Careful identification and meticulous dissection (or avoidance, if possible) of these fine and delicate vessels is critical. They are prone to dissection injury even with minimal manipulation. They may also arise from distal A1 or the proximal A2 branches. Any perforator, no matter how small, is vital and must be preserved to minimize the risk of neuropsychological and memory deficits.

Distal to the origin of the recurrent artery of Huebner and branching off the A2, is the origin of the orbitofrontal artery that courses perpendicular to the gyrus rectus and the olfactory tract, turning toward the orbitofrontal cortex. The orbitofrontal artery is the first branch after Huebner and supplies the gyrus rectus and the olfactory bulb and tract. The frontopolar artery is the second cortical branch of A2, after Huebner, and supplies the frontal pole, travelling along with the A2 within the interhemispheric fissure. There is a risk that these branches, especially the orbitofrontal artery, may be mistaken for the A2 branch because of their anterior course parallel to the floor of the frontal fossa.

The A2 segment has many possible anatomic variants. If one A2 segment supplies both hemispheres, it is referred to as azygous ACA. If there are two A2 segments, but one contributes predominantly to both hemispheres, it is called a bihemispheric ACA. If three A2 segments are found, the third is called an accessory ACA.

Not uncommonly, there may be two or three ACoAs (often a plexus.) Such fenestrated variants should be recognized during dissection of the ACoA; clip application should avoid sacrificing a functional segment of the ACoA and its associated perforators. Most commonly, the aneurysm is situated on the most distal ACoA. These anatomic variations may not be readily visible on preoperative imaging, especially on CTA, and should therefore be sought after intraoperatively.

Please refer to the Cranial Approaches Volume for a detailed description of the extended pterional and supraorbital craniotomies. In this chapter, I elaborate on the specifics of these approaches as they pertain to exposure of ACoA aneurysms.

I use extended pterional and supraorbital craniotomies (through an eyebrow incision) for clip ligation of most ACoA aneurysms. I do not believe an orbitozygomatic osteotomy is routinely necessary. The supraorbital approach is reasonable for small unruptured aneurysms.

A posterolateral orbitotomy may be added for additional exposure of large or complex aneurysms. These lesions are located at the base of the frontal fossa; therefore, the inferior extent of the frontal craniotomy should be along the roof of the orbit to minimize frontal lobe retraction. Extensive sphenoid drilling provides more flexible inferior to superior working angles. A minimal subtemporal craniectomy is adequate.

The patient’s head is rotated away only ~20 degrees to readily allow dissection across the floor of the frontal fossa. The anterior edge of the craniotomy extends lateral to the midpupillary line. The inner table of the frontal bone and the roof of the orbit are drilled and flattened to facilitate an unobstructed operative view of the subfrontal exposure.

There is some debate about which side ACoA aneurysms should be approached from during surgery. Two main factors affect the selection of the side of exposure: 1) the direction of the dome projection and 2) the handedness of the surgeon.

In general, aneurysms should be approached from the side away from the dome’s projection, thereby offering an opportunity for earlier proximal control and generous aneurysm neck exposure. Right-sided pterional approaches are technically easier for a right-handed surgeon. However, since proximal control over both A1‘s can be readily secured early during the intradural journey, some of my colleagues advocate a right-sided approach for all ACoA aneurysms.

Exceptions to this rule would be unusual circumstances such as the presence of a giant aneurysm with an isolated left A1 supply, or a left-sided intracerebral hemorrhage that dictates the side of approach in order to spare the only healthy basal frontal lobe.
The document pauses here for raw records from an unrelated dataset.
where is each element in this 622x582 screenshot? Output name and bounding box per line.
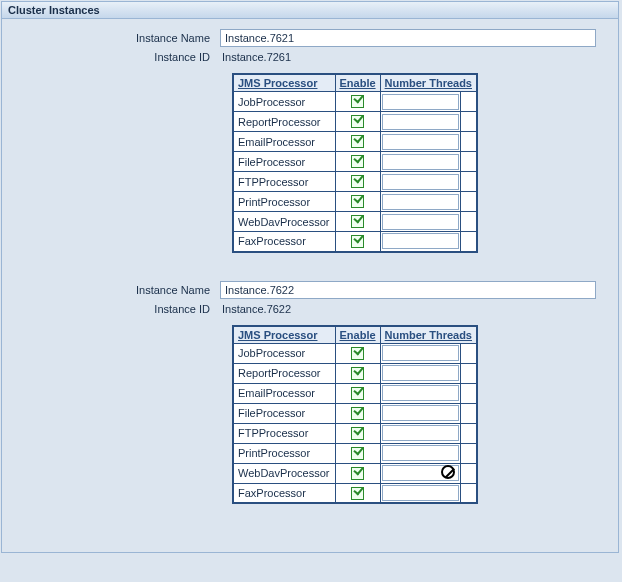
table-row: ReportProcessor [233,112,477,132]
processor-name-cell: ReportProcessor [233,112,335,132]
threads-input[interactable] [382,154,460,170]
enable-checkbox[interactable] [351,387,364,400]
threads-input[interactable] [382,365,460,381]
threads-cell [380,112,461,132]
threads-input[interactable] [382,345,460,361]
table-row: ReportProcessor [233,363,477,383]
jms-processor-header[interactable]: JMS Processor [233,74,335,92]
enable-checkbox[interactable] [351,367,364,380]
threads-input[interactable] [382,194,460,210]
threads-cell [380,172,461,192]
processor-name-cell: JobProcessor [233,343,335,363]
threads-input[interactable] [382,425,460,441]
processor-table-wrap: JMS ProcessorEnableNumber ThreadsJobProc… [232,325,610,505]
instance-name-input[interactable] [220,281,596,299]
table-row: FileProcessor [233,403,477,423]
threads-input[interactable] [382,174,460,190]
instance-id-value: Instance.7622 [220,303,610,315]
processor-name-cell: PrintProcessor [233,443,335,463]
instance-name-row: Instance Name [10,29,610,47]
spare-cell [461,383,477,403]
processor-name-cell: JobProcessor [233,92,335,112]
processor-name-cell: FaxProcessor [233,483,335,503]
processor-table-wrap: JMS ProcessorEnableNumber ThreadsJobProc… [232,73,610,253]
enable-checkbox[interactable] [351,447,364,460]
enable-checkbox[interactable] [351,155,364,168]
instance-name-label: Instance Name [10,32,220,44]
enable-cell [335,172,380,192]
table-row: PrintProcessor [233,443,477,463]
enable-checkbox[interactable] [351,235,364,248]
enable-cell [335,152,380,172]
threads-cell [380,483,461,503]
instance-block: Instance NameInstance IDInstance.7622JMS… [10,281,610,505]
enable-cell [335,483,380,503]
threads-cell [380,363,461,383]
instance-id-value: Instance.7261 [220,51,610,63]
processor-name-cell: PrintProcessor [233,192,335,212]
spare-cell [461,112,477,132]
threads-input[interactable] [382,445,460,461]
enable-cell [335,383,380,403]
spare-cell [461,92,477,112]
threads-input[interactable] [382,134,460,150]
spare-cell [461,463,477,483]
instance-id-label: Instance ID [10,303,220,315]
threads-cell [380,232,461,252]
enable-checkbox[interactable] [351,487,364,500]
spare-cell [461,363,477,383]
enable-checkbox[interactable] [351,407,364,420]
enable-cell [335,463,380,483]
jms-processor-header[interactable]: JMS Processor [233,326,335,344]
enable-checkbox[interactable] [351,135,364,148]
enable-checkbox[interactable] [351,175,364,188]
threads-cell [380,403,461,423]
spare-cell [461,192,477,212]
instance-id-label: Instance ID [10,51,220,63]
threads-cell [380,463,461,483]
enable-cell [335,232,380,252]
enable-checkbox[interactable] [351,195,364,208]
table-row: FileProcessor [233,152,477,172]
spare-cell [461,132,477,152]
panel-body: Instance NameInstance IDInstance.7261JMS… [2,19,618,552]
threads-input[interactable] [382,94,460,110]
spare-cell [461,343,477,363]
processor-table: JMS ProcessorEnableNumber ThreadsJobProc… [232,325,478,505]
number-threads-header[interactable]: Number Threads [380,326,477,344]
threads-input[interactable] [382,405,460,421]
threads-input[interactable] [382,485,460,501]
enable-cell [335,112,380,132]
instance-name-row: Instance Name [10,281,610,299]
threads-input[interactable] [382,385,460,401]
processor-name-cell: FTPProcessor [233,172,335,192]
threads-input[interactable] [382,114,460,130]
threads-cell [380,212,461,232]
enable-cell [335,403,380,423]
instance-name-input[interactable] [220,29,596,47]
enable-checkbox[interactable] [351,95,364,108]
spare-cell [461,423,477,443]
table-row: FaxProcessor [233,232,477,252]
spare-cell [461,212,477,232]
threads-input[interactable] [382,233,460,249]
spare-cell [461,232,477,252]
table-row: EmailProcessor [233,132,477,152]
threads-cell [380,192,461,212]
enable-cell [335,212,380,232]
threads-input[interactable] [382,465,460,481]
enable-checkbox[interactable] [351,115,364,128]
threads-cell [380,343,461,363]
enable-checkbox[interactable] [351,467,364,480]
enable-header[interactable]: Enable [335,74,380,92]
threads-input[interactable] [382,214,460,230]
enable-checkbox[interactable] [351,427,364,440]
table-row: FTPProcessor [233,172,477,192]
enable-header[interactable]: Enable [335,326,380,344]
enable-checkbox[interactable] [351,215,364,228]
number-threads-header[interactable]: Number Threads [380,74,477,92]
threads-cell [380,443,461,463]
instance-name-label: Instance Name [10,284,220,296]
enable-checkbox[interactable] [351,347,364,360]
threads-cell [380,92,461,112]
Other colleagues believe left-sided approaches are not significantly more technically difficult and prefer to routinely access the aneurysm neck away from the dome. Based on this philosophy, intraparenchymal hematomas are on the side opposite to the surgeon (on the side of the dome,) but they are easily evacuated as they extend to the level of the aneurysm.

I prefer approaching all aneurysms with intraparenchymal hematomas ipsilateral to the hematoma to avoid any injury to the only intact contralateral gyrus rectus. I also believe that the direction of the aneurysm dome is the most important factor in determining the most appropriate side of approach.

In other words, ACoA aneurysms should be exposed contralateral to the projection of the dome. Importantly, ACoA aneurysms almost always originate from the A1-ACoA or the A2-ACoA junction, and not from the ACoA alone. Therefore, generous visualization of the ipsilateral ACA segments is important for optimal neck exposure and clip application. Since the medial walls of the A1 and A2 are within the operator’s blind spot, the surgeon often underestimates the extension of the aneurysm neck on the ipsilateral A2 and the resultant incomplete clipping is the most common cause of intraoperative premature rupture or residual aneurysm filling.

Before the dura is opened, if the brain feels “tight” upon palpation over the dura, a burr hole is placed at the Kocher point and a ventriculostomy catheter is inserted into the frontal horn for cerebrospinal fluid (CSF) drainage. This maneuver may be especially important for ruptured aneurysms because the brain is often swollen and intraventricular blood may not allow adequate CSF communication among the basal cisterns and intraventricular space.

Once the dura is opened, I gently elevate the posterior orbital surface of the frontal lobe (just anterior to the Sylvian fissure,) lateral to the olfactory tract, to expose the optic nerve. The arachnoid bands over the opticocarotid cistern are opened sharply and CSF is drained to achieve brain relaxation.

The anterior or horizontal segment (sphenoidal portion) of the Sylvian fissure is then dissected open and this arachnoid incision is carried medially over the carotid artery and optic nerve. Despite generous CSF drainage, the brain remains frequently tight in ruptured cases. Aggressive retraction will lead to cortical venous bleeding and further injury. For further details regarding the techniques for limited anterior Sylvian split, refer to the Techniques of Sylvian Fissure Split chapter.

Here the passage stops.